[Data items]
******

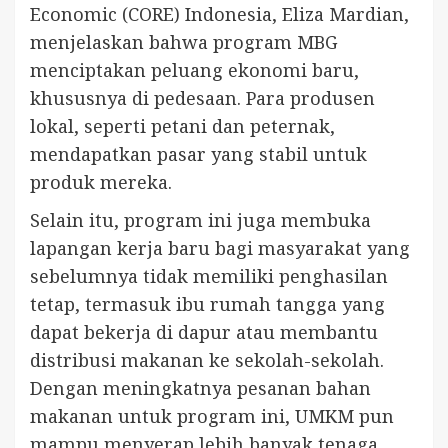
Economic (CORE) Indonesia, Eliza Mardian,
menjelaskan bahwa program MBG
menciptakan peluang ekonomi baru,
khususnya di pedesaan. Para produsen
lokal, seperti petani dan peternak,
mendapatkan pasar yang stabil untuk
produk mereka.
Selain itu, program ini juga membuka
lapangan kerja baru bagi masyarakat yang
sebelumnya tidak memiliki penghasilan
tetap, termasuk ibu rumah tangga yang
dapat bekerja di dapur atau membantu
distribusi makanan ke sekolah-sekolah.
Dengan meningkatnya pesanan bahan
makanan untuk program ini, UMKM pun
mampu menyerap lebih banyak tenaga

******

Problem description: Filter the entries above down to the lines that hold the word "makanan", and copy those lines.

Exercise output:
distribusi makanan ke sekolah-sekolah.
makanan untuk program ini, UMKM pun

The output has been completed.